2 Chronicles 26:1, 4-8, 16-21
In returning to the history of Judah, we are glad to find that a good king was placed upon the throne, and ruled for many years.
2 Chronicles 26:1, 4
But he did not fall into idol-worship, as his father had so foolishly done. Children should follow their parents so far as they follow the commands of God, and no further.
2 Chronicles 26:5
God alone can give true prosperity; seeking the Lord with all our heart is the surest way to be blest.
2 Chronicles 26:8
He was a skilful man, and a great inventor of engines of war, besides being an excellent cultivator of the soil.
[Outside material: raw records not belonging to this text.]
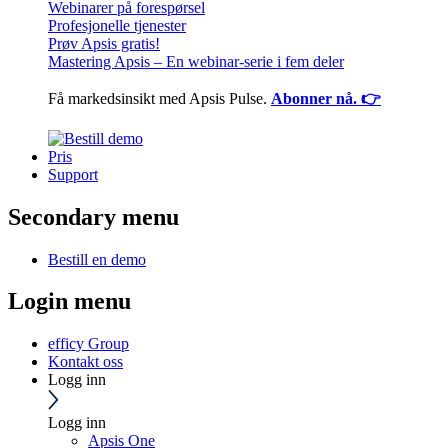
Webinarer på forespørsel
Profesjonelle tjenester
Prøv Apsis gratis!
Mastering Apsis – En webinar-serie i fem deler
Få markedsinsikt med Apsis Pulse.
Abonner nå. 👉
Pris
Support
Secondary menu
Bestill en demo
Login menu
efficy Group
Kontakt oss
Logg inn
Logg inn
Apsis One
The country rose to a high pitch of prosperity under his rule.
2 Chronicles 26:16
What a warning is this to prosperous Christians. When we are weak we lean upon the Lord and are safe, but when we are strong the temptation is to become self-important, and then a fall is near. More fall among the strong than among the timid and trembling. His offence was intrusion into the priestly office:
2 Chronicles 26:16
Most of the heathen kings united royalty and priesthood in their own persons, and Uzziah, no doubt, judged that it would strengthen his influence if he did the same, but in this he acted wickedly, and angered the Lord.
2 Chronicles 26:17, 18
They boldly told the intruding king that his act was not right, and was not safe. Korah and his accomplices paid dear for offering incense, which was the work of the priests only, and the king would not find it to his honour to usurp their office. The incense of our prayers and praises must come up before the Lord from the hand of Jesus, our great Highpriest, or it can never be accepted by the Lord.
2 Chronicles 26:19
The Lord ended the controversy once for all; the king would not listen to the Lord’s word, and therefore was made to feel his hand. Woe unto those who pretend to offer a sacrifice for sin, now that the one offering of Jesus has put away transgression; the leprosy of heresy is on their brows even now; let us shun their company.
2 Chronicles 26:21
His punishment was merciful, for it gave him long space for repentance, but it was a suitable rebuke for his sin. He was proud, and the disease humbled him; he invaded the office of the priests, and became subject to their inspection, for they had the care of lepers; he coveted a dignity to which he had no right, and so lost the monarchy which was lawfully his. Let us reverence the priesthood of our Lord Jesus, and never dream of intruding into it.